Lu C, Xu J, Mei H
Institute of Hematology, Union Hospital, Tongji Medical College, Huazhong University of Science and Technology, Hubei Clinical Medical Center of Cell Therapy for Neoplastic Disease, Wuhan 430022, China.
Zhonghua Xue Ye Xue Za Zhi. 2024 Oct 14;45(10):970-976. doi: 10.3760/cma.j.cn121090-20240701-00242.
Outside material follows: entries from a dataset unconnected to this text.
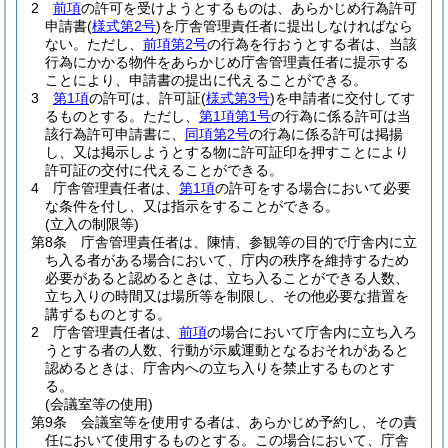
2
前項
の許可を受けようとするものは、あらかじめ行為許可
申請書
(
様式第2号
)
を庁舎管理責任者に提出しなければなら
ない。
ただし、
前項第2号
の行為を行おうとする者は、当該
行為にかかる物件をあらかじめ庁舎管理責任者に提示する
ことにより、申請書の提出に代えることができる。
3
第1項
の許可は、許可証
(
様式第3号
)
を申請者に交付してす
るものとする。
ただし、
第1項第1号
の行為に係る許可は当
該行為許可申請書に、
同項第2号
の行為に係る許可は掲揚
し、又は掲示しようとする物に許可証印を押すことにより
許可証の交付に代えることができる。
4
庁舎管理責任者は、
第1項
の許可をする場合において必要
な条件を付し、又は指示をすることができる。
(立入の制限等)
第8条
庁舎管理責任者は、陳情、参観等の目的で庁舎内に立
ち入る者がある場合において、庁内の秩序を維持するため
必要があると認めるときは、立ち入ることができる人数、
立ち入りの時間又は場所等を制限し、その他必要な措置を
講ずるものとする。
2
庁舎管理責任者は、
前項
の場合において庁舎内に立ち入ろ
うとする者の人数、行動が示威運動となるおそれがあると
認めるときは、庁舎内への立ち入りを禁止するものとす
る。
(会議室等の使用)
第9条
会議室等を使用する者は、あらかじめ予約し、その責
任において使用するものとする。
この場合において、庁舎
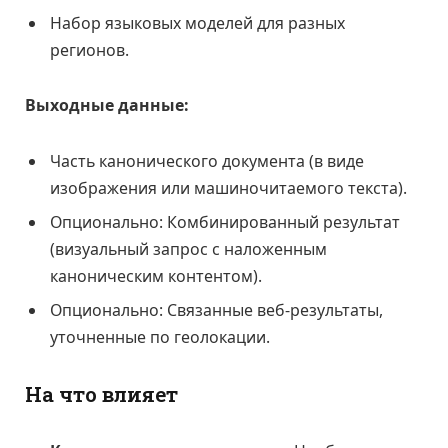
Набор языковых моделей для разных
регионов.
Выходные данные:
Часть канонического документа (в виде
изображения или машиночитаемого текста).
Опционально: Комбинированный результат
(визуальный запрос с наложенным
каноническим контентом).
Опционально: Связанные веб-результаты,
уточненные по геолокации.
На что влияет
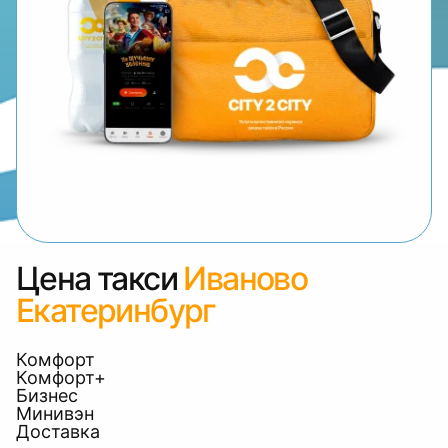
Цена такси
Иваново
Екатеринбург
Комфорт
Комфорт+
Бизнес
Минивэн
Доставка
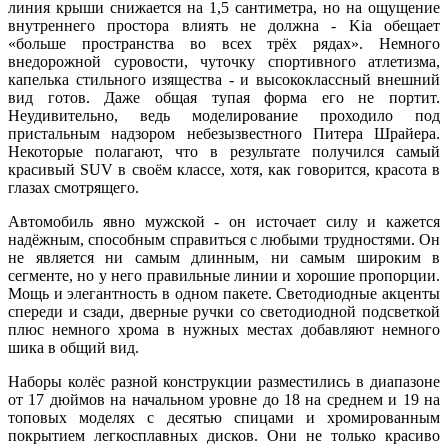
линия крыши снижается на 1,5 сантиметра, но на ощущение
внутреннего простора влиять не должна - Kia обещает
«больше пространства во всех трёх рядах». Немного
внедорожной суровости, чуточку спортивного атлетизма,
капелька стильного изящества - и высококлассный внешний
вид готов. Даже общая тупая форма его не портит.
Неудивительно, ведь моделирование проходило под
пристальным надзором небезызвестного Питера Шрайера.
Некоторые полагают, что в результате получился самый
красивый SUV в своём классе, хотя, как говорится, красота в
глазах смотрящего.
Автомобиль явно мужской - он источает силу и кажется
надёжным, способным справиться с любыми трудностями. Он
не является ни самым длинным, ни самым широким в
сегменте, но у него правильные линии и хорошие пропорции.
Мощь и элегантность в одном пакете. Светодиодные акценты
спереди и сзади, дверные ручки со светодиодной подсветкой
плюс немного хрома в нужных местах добавляют немного
шика в общий вид.
Наборы колёс разной конструкции разместились в диапазоне
от 17 дюймов на начальном уровне до 18 на среднем и 19 на
топовых моделях с десятью спицами и хромированным
покрытием легкосплавных дисков. Они не только красиво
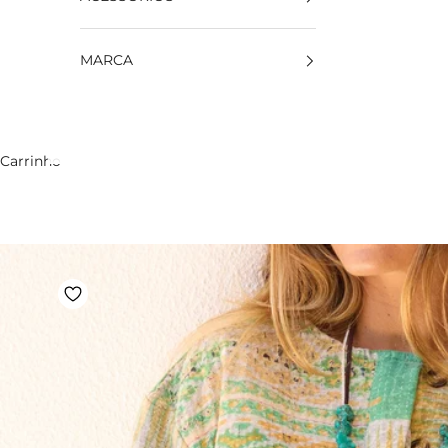
MARCA
Carrinho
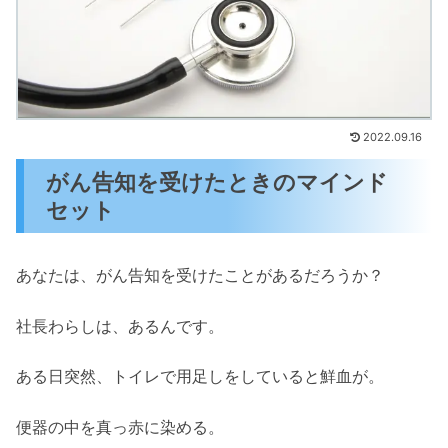
2022.09.16
がん告知を受けたときのマインド
セット
あなたは、がん告知を受けたことがあるだろうか？
社長わらしは、あるんです。
ある日突然、トイレで用足しをしていると鮮血が。
便器の中を真っ赤に染める。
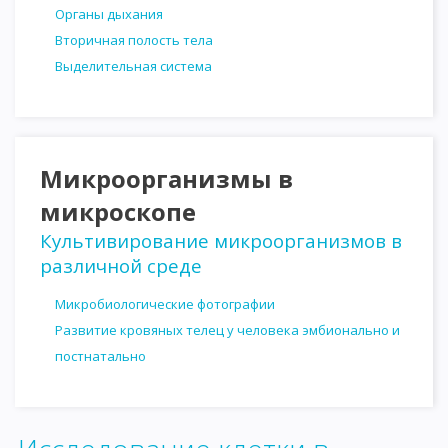
Органы дыхания
Вторичная полость тела
Выделительная система
Микроорганизмы в
микроскопе
Культивирование микроорганизмов в
различной среде
Микробиологические фотографии
Развитие кровяных телец у человека эмбионально и
постнатально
Approximately 50% of patients suffering from relapsed/refractory B-acute lymphoblastic leukemia (R/R B-ALL), experience relapse within one year, with around 60% of these relapses being antigen-positive, despite the transformative impact of chimeric antigen receptor (CAR) T cell therapy. The mechanisms underlying relapse are primarily associated with tumor heterogeneity, CAR-T cell dysfunction, subopimal in vivo expansion and persistence, and an inhibitory immune microenvironment. This review aims to investigate salvage strategies designed to enhance outcomes for patients undergoing relapse or disease progression following the CAR-T cell therapy. These strategies include a second CAR-T cell infusion that targets either the same antigen or an alternative target, the administration of immune checkpoint inhibitors, and the utilization of novel targeted therapies including monoclonal antibodies, antibody-conjugated drugs and small molecule compounds aimed at mitigating CD19-positive relapse or overcoming CAR-T cell resistance. Nevertheless, achieving improved long-term survival for these patients continues be challenging.
大约50%的复发/难治性B细胞急性淋巴细胞白血病(R/R B-ALL)患者会在一年内复发,其中约60%的复发是抗原阳性,尽管嵌合抗原受体(CAR)T细胞疗法具有变革性影响。复发的潜在机制主要与肿瘤异质性、CAR-T细胞功能障碍、体内亚最佳扩增和持久性以及抑制性免疫微环境有关。本综述旨在研究旨在改善接受CAR-T细胞治疗后复发或疾病进展患者预后的挽救策略。这些策略包括第二次输注靶向相同抗原或替代靶点的CAR-T细胞、给予免疫检查点抑制剂,以及利用新型靶向疗法,包括单克隆抗体、抗体偶联药物和小分子化合物,旨在减轻CD19阳性复发或克服CAR-T细胞耐药性。然而,要实现这些患者长期生存率的提高仍然具有挑战性。